An exact repetition of the data below, without images, is the expected answer.
-=-=-=-=-
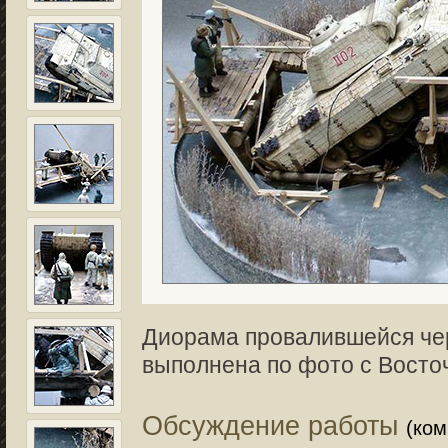
Диорама провалившейся че
выполнена по фото с Восто
Обсуждение работы
(ко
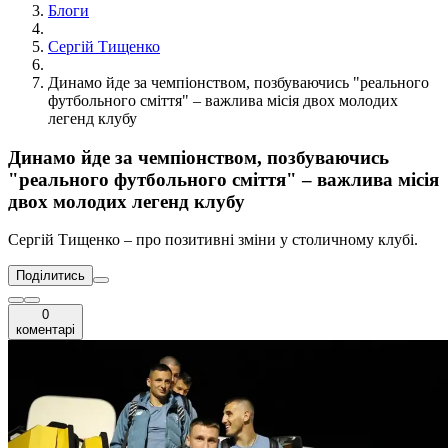
Блоги
Сергій Тищенко
Динамо йде за чемпіонством, позбуваючись "реального
футбольного сміття" – важлива місія двох молодих
легенд клубу
Динамо йде за чемпіонством, позбуваючись
"реального футбольного сміття" – важлива місія
двох молодих легенд клубу
Сергій Тищенко – про позитивні зміни у столичному клубі.
Поділитись
0
коментарі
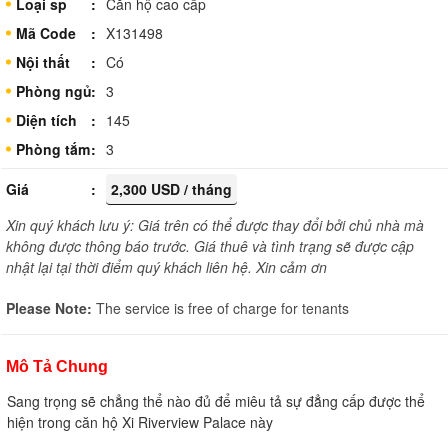
Loại sp
Căn hộ cao cấp
Mã Code
X131498
Nội thất
Có
Phòng ngủ
3
Diện tích
145
Phòng tắm
3
Giá
2,300 USD / tháng
Xin quý khách lưu ý: Giá trên có thể được thay đổi bởi chủ nhà mà
không được thông báo trước. Giá thuê và tình trạng sẽ được cập
nhật lại tại thời điểm quý khách liên hệ. Xin cảm ơn
Please Note:
The service is free of charge for tenants
Mô Tả Chung
Sang trọng sẽ chẳng thể nào đủ để miêu tả sự đẳng cấp được thể
hiện trong căn hộ Xi Riverview Palace này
-=-=-=-=-
** Result **
Диорама провалившейся че
выполнена по фото с Восто
Обсуждение работы
(ко
Блоги
Сергій Тищенко
Динамо йде за чемпіонством, позбуваючись "реального
футбольного сміття" – важлива місія двох молодих
легенд клубу
Динамо йде за чемпіонством, позбуваючись
"реального футбольного сміття" – важлива місія
двох молодих легенд клубу
Сергій Тищенко – про позитивні зміни у столичному клубі.
Поділитись
0
коментарі
Loại sp
Căn hộ cao cấp
Mã Code
X131498
Nội thất
Có
Phòng ngủ
3
Diện tích
145
Phòng tắm
3
Giá
2,300 USD / tháng
Xin quý khách lưu ý: Giá trên có thể được thay đổi bởi chủ nhà mà
không được thông báo trước. Giá thuê và tình trạng sẽ được cập
nhật lại tại thời điểm quý khách liên hệ. Xin cảm ơn
Please Note:
The service is free of charge for tenants
Mô Tả Chung
Sang trọng sẽ chẳng thể nào đủ để miêu tả sự đẳng cấp được thể
hiện trong căn hộ Xi Riverview Palace này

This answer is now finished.